Hal ini seperti yang disampaikan oleh drh. Christina Dewi Pusparini, selaku Animal Health & Technical Service Poultry Breeder Farm (Parent Stock Broiler), East Indonesia Area, PT Charoen Pokphand Jaya Farm dalam mengisi sebuah seminar dengan tema “Manajemen Penetasan Telur Ayam Broiler”. Dalam acara yang terselenggara secara daring melalui aplikasi Zoom ini, diselenggarakan oleh  Kelompok Studi Perunggasan (Kesper), FKH Universitas Brawijaya, Malang, Minggu (28/8).

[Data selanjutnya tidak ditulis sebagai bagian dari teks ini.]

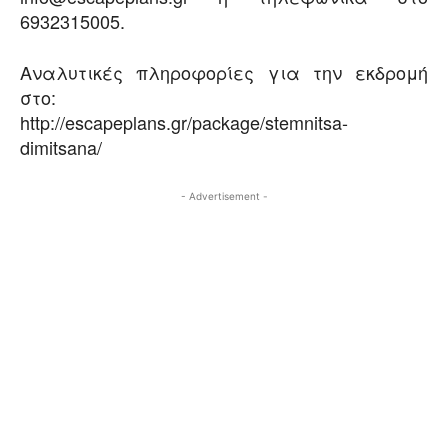
6932315005.
Αναλυτικές πληροφορίες για την εκδρομή
στο:
http://escapeplans.gr/package/stemnitsa-
dimitsana/
- Advertisement -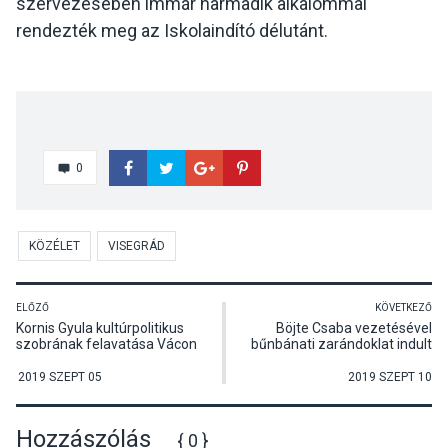
szervezésében immár harmadik alkalommal
rendezték meg az Iskolaindító délutánt.
0
KÖZÉLET
VISEGRÁD
ELŐZŐ
KÖVETKEZŐ
Kornis Gyula kultúrpolitikus
Böjte Csaba vezetésével
szobrának felavatása Vácon
bűnbánati zarándoklat indult
Visegrádra
2019 SZEPT 05
2019 SZEPT 10
Hozzászólás
{ 0 }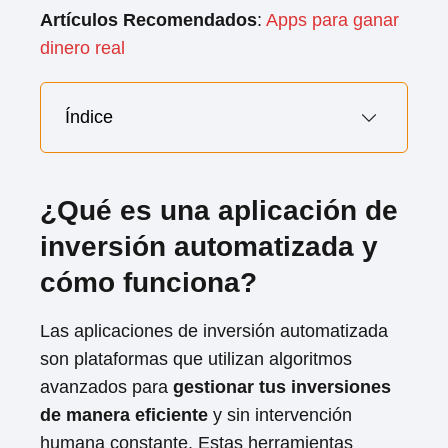
Artículos Recomendados
:
Apps para ganar
dinero real
Índice
¿Qué es una aplicación de
inversión automatizada y
cómo funciona?
Las aplicaciones de inversión automatizada
son plataformas que utilizan algoritmos
avanzados para
gestionar tus inversiones
de manera eficiente
y sin intervención
humana constante. Estas herramientas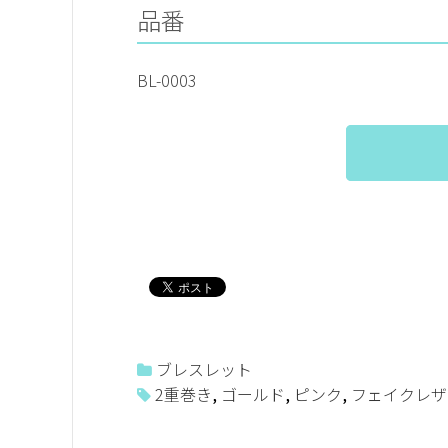
品番
BL-0003
ブレスレット
2重巻き
,
ゴールド
,
ピンク
,
フェイクレザ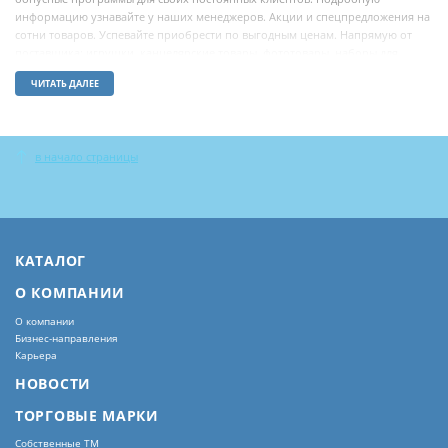
информацию узнавайте у наших менеджеров. Акции и спецпредложения на
сотни товаров. Успевайте приобрести по выгодным ценам. Напрямую от
поставщика: игрушки, канцелярские товары, фототовары, наборы для
творчества, товары для праздника, товары для дома, детский спорт.
ЧИТАТЬ ДАЛЕЕ
в начало страницы
КАТАЛОГ
О КОМПАНИИ
О компании
Бизнес-направления
Карьера
НОВОСТИ
ТОРГОВЫЕ МАРКИ
Собственные ТМ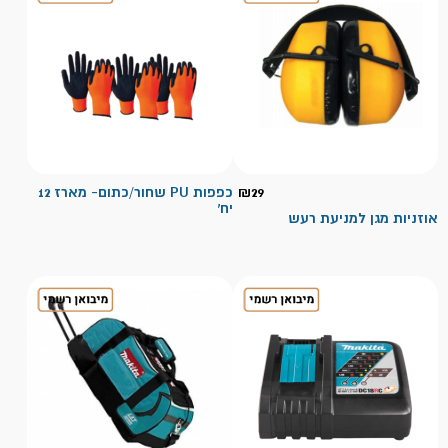
29
₪
כפפות PU שחור/כתום- מארז 12
יח'
אוזניות מגן למניעת רעש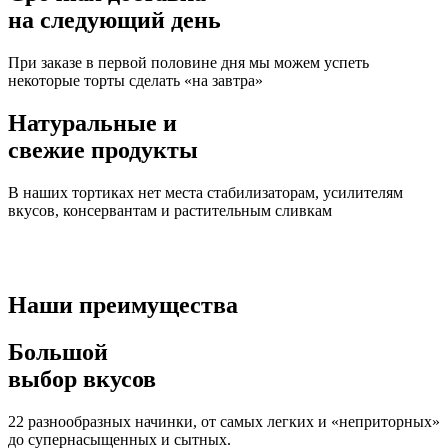
на следующий день
При заказе в первой половине дня мы можем успеть
некоторые торты сделать «на завтра»
Натуральные и
свежие продукты
В наших тортиках нет места стабилизаторам, усилителям
вкусов, консервантам и растительным сливкам
Наши преимущества
Большой
выбор вкусов
22 разнообразных начинки, от самых легких и «неприторных»
до супернасыщенных и сытных.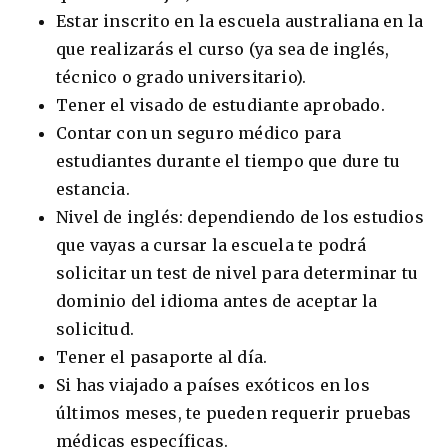
Estar inscrito en la escuela australiana en la
que realizarás el curso (ya sea de inglés,
técnico o grado universitario).
Tener el visado de estudiante aprobado.
Contar con un seguro médico para
estudiantes durante el tiempo que dure tu
estancia.
Nivel de inglés: dependiendo de los estudios
que vayas a cursar la escuela te podrá
solicitar un test de nivel para determinar tu
dominio del idioma antes de aceptar la
solicitud.
Tener el pasaporte al día.
Si has viajado a países exóticos en los
últimos meses, te pueden requerir pruebas
médicas específicas.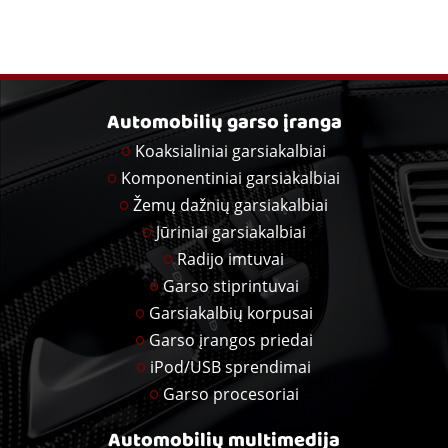
Automobilių garso įranga
Koaksialiniai garsiakalbiai
Komponentiniai garsiakalbiai
Žemų dažnių garsiakalbiai
Jūriniai garsiakalbiai
Radijo imtuvai
Garso stiprintuvai
Garsiakalbių korpusai
Garso įrangos priedai
iPod/USB sprendimai
Garso procesoriai
Automobilių multimedija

Menurut Christina, ada sejumlah penyakit yang bisa ditularkan secara vertikal seperti penyakit yang disebabkan oleh Mycoplasma gallisepticum atau bisa juga disebabkan oleh Fowl Adenovirus. Oleh karena butuh antisipasi agar penyakit ini tidak terjadi.
Baca Juga: Peduli Stunting, Ismapeti dan NFA gelar Aksi Gizi
Dirinya melanjutkan bahwa langkah- langkah dalam pelaksanaan PEA adalah dengan mengumpulkan telur-telur yang sudah pipping, namun belum menetas sepenuhnya. Kemudian telur-telur tersebut dibuka, embrionya dikeluarkan dari cangkang telur kemudian dibersihkan kulit yang berada di dada dan perut. Pada bagian bawah tulang sternum dibuat potongan otot secara lateral (menyamping), membuat belahan pada bagian tengah sternum, kantong kuning telur dan usus dikeluarkan dari rongga perut, memotong usus, menarik tulang iga pada kedua sisinya serta kantong udara bagian depan dan melihat organ-organ yang lain.
“Jika pada kantong udara terdapat peradangan, maka ada indikasi ke penyakit yang disebabkan oleh Mycoplasma. Jika pada gizzard terdapat erosi, maka ada indikasi ke penyakit yang disebabkan oleh Adenovirus,” tegasnya.